The Matra Rancho. If you’ve never seen one before, just one look will tell you that this is a tough offroad vehicle that can go absolutely anywhere. And that one look would lead you to absolutely the wrong conclusions.

Despite its rugged looks, the Rancho was basically just a two wheel drive pickup truck with a fibreglass body on the back. With no more off-road capabilities than any other standard late 1970s car, the Rancho promised something that it didn’t deliver. But what it did eventually deliver was no less important.

A brief history lesson – Matra was an industrial combine with a profitable line in armaments that almost accidentally became a car manufacturer by taking over sports car builder Automobiles René Bonnet. Matra’s main interest may well have been the use of fibreglass in the company’s Djet two-seaters, but this blossomed into motorsport (winning both the Formula One Drivers’ and Constructor’s championship in 1969), the 24 Hours of Le Mans in 1972, 1973 and 1974 plus a host of other racing trophies. The road car division continued to make sports cars including the novel Matra Bagheera and Murena which featured a single row of three seats.

Matra Rancho showing split tailgate
Matra ended up in partnership with the Chrysler-owned Simca company to sell the Bagheera and Murena. Matras expertise in prototyping and fibreglass led to a new project that was quite a radical departure – the Matra Rancho. The Rancho was designed by Matra’s chief designer Antonis Volanis, as were the Bagheera and Murena.

The inspiration for the Rancho was the Range Rover, launched in 1970. Even then the Range Rover was an expensive and thirsty beast, and Matra thought that they could deliver a lot of the same things (looks and lots of space) for a lot less money. The compact Simca 1100 hatchback was the basis for this, although strictly speaking Matra standard with a pickup variant.

Onto the back of the chassis, Matra attached a large cab made primarily from fibreglass with lots of glass. It had a split tailgate (like the Range Rover) and lots of black plastic to make it look rugged. In optional seven seat form the Rancho was arguably the first MPV, and this hybrid of normal car and off-roader could be argued to be the first Crossover too.

The 80 horsepower engine didn’t have anything like the punch of the Range Rover’s 130 HP v8, but where the Range Rover weighed over two tons the Rancho came in at just 1130 kilos.
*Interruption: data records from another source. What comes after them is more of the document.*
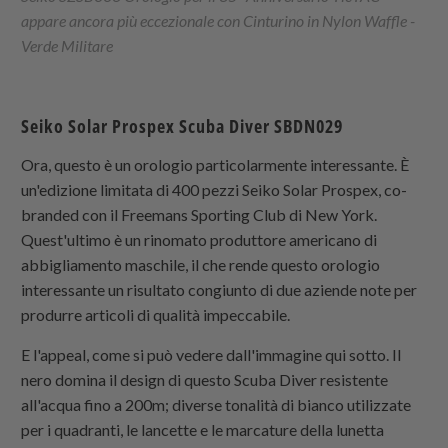
appare ancora più eccezionale con
Cinturino in Nylon Waffle -
Verde Militare
Seiko Solar Prospex Scuba Diver SBDN029
Ora, questo è un orologio particolarmente interessante. È
un'edizione limitata di 400 pezzi Seiko Solar Prospex, co-
branded con il Freemans Sporting Club di New York.
Quest'ultimo è un rinomato produttore americano di
abbigliamento maschile, il che rende questo orologio
interessante un risultato congiunto di due aziende note per
produrre articoli di qualità impeccabile.
E l'appeal, come si può vedere dall'immagine qui sotto. Il
nero domina il design di questo Scuba Diver resistente
all'acqua fino a 200m; diverse tonalità di bianco utilizzate
per i quadranti, le lancette e le marcature della lunetta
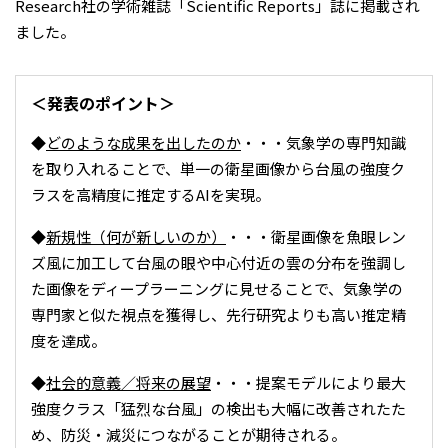
Research社の学術雑誌「Scientific Reports」誌に掲載され
ました。
＜発表のポイント＞
◆
どのような成果を出したのか
・・・気象学の専門知識
を取り入れることで、単一の衛星画像から台風の強度ク
ラスを高精度に推定するAIを実現。
◆
新規性（何が新しいのか）
・・・衛星画像を魚眼レン
ズ風に加工して台風の眼や中心付近の雲の分布を強調し
た画像をディープラーニングに見せることで、気象学の
専門家と似た視点を獲得し、先行研究よりも高い推定精
度を達成。
◆
社会的意義／将来の展望
・・・提案モデルにより最大
強度クラス「猛烈な台風」の検出も大幅に改善されたた
め、防災・減災につながることが期待される。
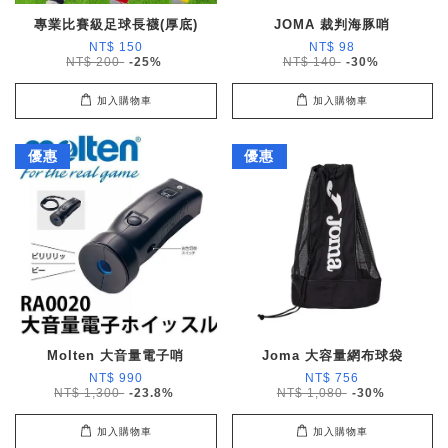
專業比賽級足球長襪(厚底)
JOMA 裁判海豚哨
NT$ 150
NT$ 98
NT$ 200
-25%
NT$ 140
-30%
加入購物車
加入購物車
優惠
優惠
Molten 大音量電子哨
Joma 大容量網布球袋
NT$ 990
NT$ 756
NT$ 1,300
-23.8%
NT$ 1,080
-30%
加入購物車
加入購物車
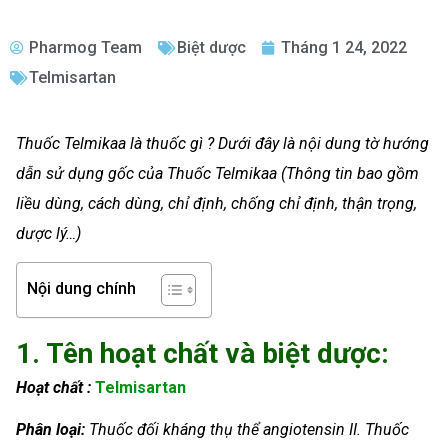
Pharmog Team
Biệt dược
Tháng 1 24, 2022
Telmisartan
Thuốc Telmikaa là thuốc gì ? Dưới đây là nội dung tờ hướng
dẫn sử dụng gốc của Thuốc Telmikaa (Thông tin bao gồm
liều dùng, cách dùng, chỉ định, chống chỉ định, thận trọng,
dược lý…)
Nội dung chính
1. Tên hoạt chất và biệt dược:
Hoạt chất :
Telmisartan
Phân loại:
Thuốc đối kháng thụ thể angiotensin II. Thuốc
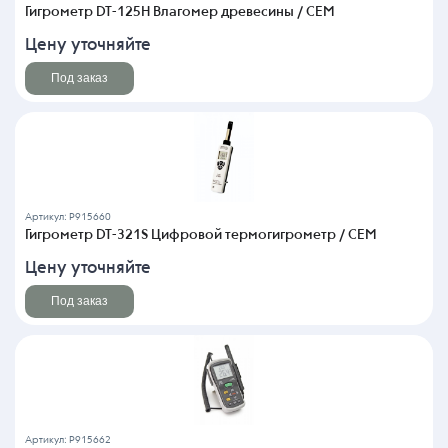
Гигрометр DT-125H Влагомер древесины / CEM
Цену уточняйте
Под заказ
Артикул: P915660
Гигрометр DT-321S Цифровой термогигрометр / CEM
Цену уточняйте
Под заказ
Артикул: P915662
With an array of spotlights on the front, an integrated roof rack above the driver’s seat and a practical interior which was quite nice by 1970s standards, the Rancho did have a lot going for it.
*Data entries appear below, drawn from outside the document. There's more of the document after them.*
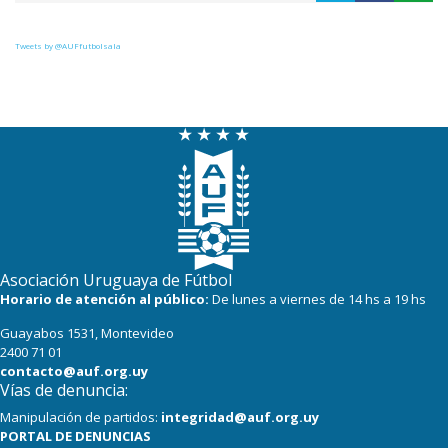
Tweets by @AUFfutbolsala
Asociación Uruguaya de Fútbol
Horario de atención al público:
De lunes a viernes de 14 hs a 19 hs
Guayabos 1531, Montevideo
2400 71 01
contacto@auf.org.uy
Vías de denuncia:
Manipulación de partidos:
integridad@auf.org.uy
PORTAL DE DENUNCIAS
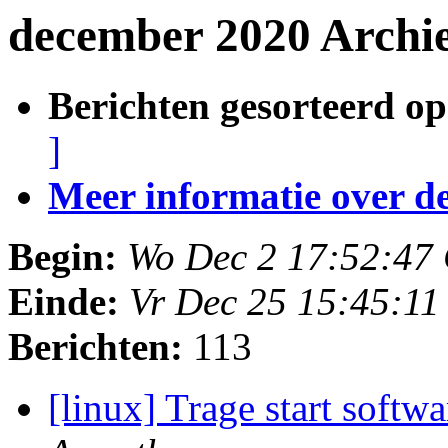
december 2020 Archie
Berichten gesorteerd op
]
Meer informatie over deze
Begin:
Wo Dec 2 17:52:47
Einde:
Vr Dec 25 15:45:1
Berichten:
113
[linux] Trage start soft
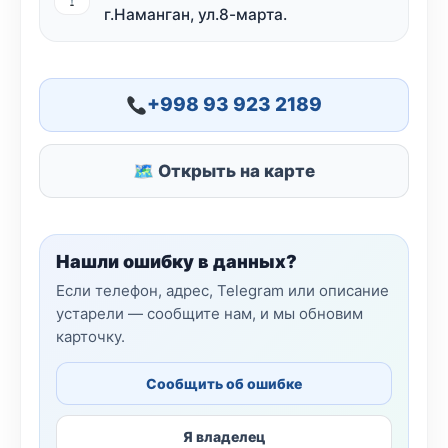
г.Наманган, ул.8-марта.
+998 93 923 2189
🗺 Открыть на карте
Нашли ошибку в данных?
Если телефон, адрес, Telegram или описание
устарели — сообщите нам, и мы обновим
карточку.
Сообщить об ошибке
Я владелец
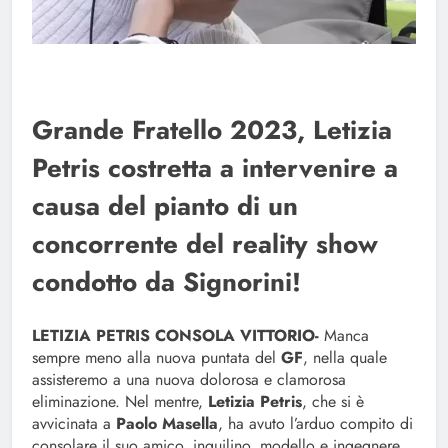
Grande Fratello 2023, Letizia
Petris costretta a intervenire a
causa del pianto di un
concorrente del reality show
condotto da Signorini!
LETIZIA PETRIS CONSOLA VITTORIO-
Manca
sempre meno alla nuova puntata del
GF
, nella quale
assisteremo a una nuova dolorosa e clamorosa
eliminazione. Nel mentre,
Letizia Petris
, che si è
avvicinata a
Paolo Masella
, ha avuto l’arduo compito di
consolare il suo amico, inquilino, modello e ingegnere,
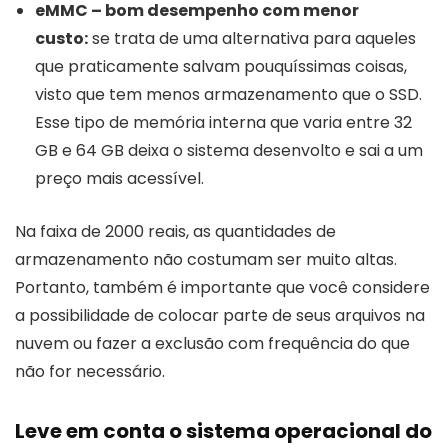
eMMC – bom desempenho com menor
custo
:
se trata de uma alternativa para aqueles
que praticamente salvam pouquíssimas coisas,
visto que tem menos armazenamento que o SSD.
Esse tipo de memória interna que varia entre 32
GB e 64 GB deixa o sistema desenvolto e sai a um
preço mais acessível.
Na faixa de 2000 reais, as quantidades de
armazenamento não costumam ser muito altas.
Portanto, também é importante que você considere
a possibilidade de colocar parte de seus arquivos na
nuvem ou fazer a exclusão com frequência do que
não for necessário.
Leve em conta o sistema operacional do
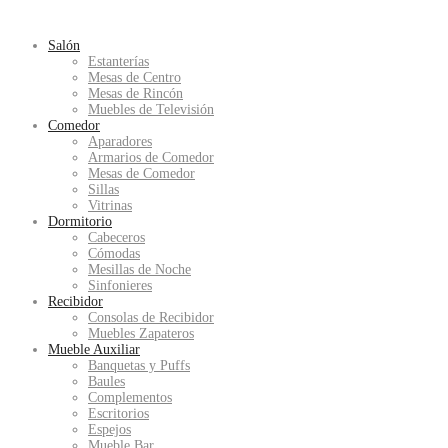
Salón
Estanterías
Mesas de Centro
Mesas de Rincón
Muebles de Televisión
Comedor
Aparadores
Armarios de Comedor
Mesas de Comedor
Sillas
Vitrinas
Dormitorio
Cabeceros
Cómodas
Mesillas de Noche
Sinfonieres
Recibidor
Consolas de Recibidor
Muebles Zapateros
Mueble Auxiliar
Banquetas y Puffs
Baules
Complementos
Escritorios
Espejos
Mueble Bar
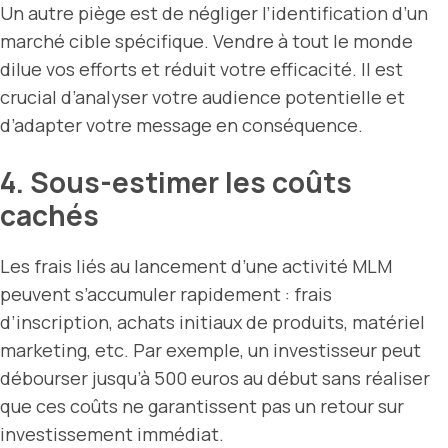
Un autre piège est de négliger l’identification d’un
marché cible spécifique. Vendre à tout le monde
dilue vos efforts et réduit votre efficacité. Il est
crucial d’analyser votre audience potentielle et
d’adapter votre message en conséquence.
4. Sous-estimer les coûts
cachés
Les frais liés au lancement d’une activité MLM
peuvent s’accumuler rapidement : frais
d’inscription, achats initiaux de produits, matériel
marketing, etc. Par exemple, un investisseur peut
débourser jusqu’à 500 euros au début sans réaliser
que ces coûts ne garantissent pas un retour sur
investissement immédiat.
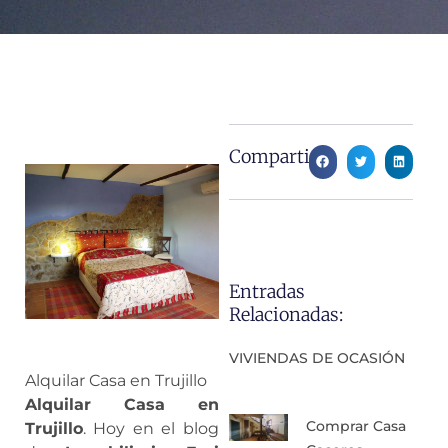
Compartir:
Entradas
Relacionadas:
VIVIENDAS DE OCASIÓN
Alquilar Casa en Trujillo
Alquilar Casa en
Comprar Casa
Trujillo
. Hoy en el blog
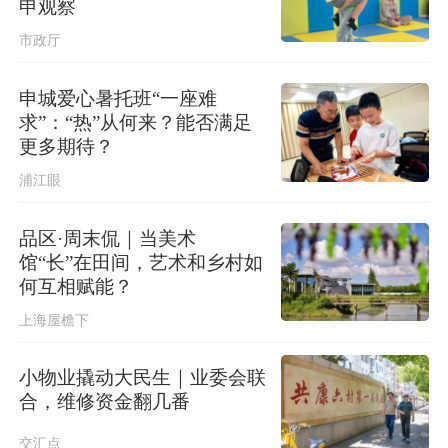
申观察
市政厅
申城爱心暑托班“一座难
求”：“热”从何来？能否满足
更多期待？
浦江眼
品区·周末侃｜当美术
馆“长”在田间，艺术和乡村如
何互相赋能？
上海屋檐下
小物业撬动大民生｜业委会联
合，维修资金翻几番
交汇点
Talbot Matra Rancho press photo
It had its flaws. The two-wheel drive system was exactly the same as you’d find on a normal Simca 1100 hatchback, and ground clearance was a lot more limited than it looked. But perhaps the worst problem was rust – pretty much everything rusted except for the fibreglass (a problem that also drove the Bagheera to near extinction).

Over 56,000 Ranchos were built, first as the Matra-Simca Rancho and then the Talbot Matra Rancho when Chrysler sold its European operations to PSA (Peugeot Citroën). Although thousands were exported to the UK, as of 2017 there are only three left on the road. You would be hard pressed to find one for sale anywhere in the world, but they do occasionally come up for a few thousand euros each.

Many of the ideas of the Rancho were incorporated into Matra’s next production car – the Espace. Although the Espace was originally designed for PSA, it ended up as a Renault and because the world’s first purpose-built MPV (unlike the van-derived Rancho). The Espace was a huge success for Matra, but eventually Renault took the production in house. This move stripped Matra of a successful product, and with a final swansong of the Avantime they ceased car production in 2003.

These days compact crossovers with rugged looks, lots of space but limited off-road capabilities are very common, but you are more likely to see the Matra name on one of the electric bikes they currently manufacture... or perhaps the wrong end of a guided missile. Like many automotive innovators, Matra missed out on the market it helped to create.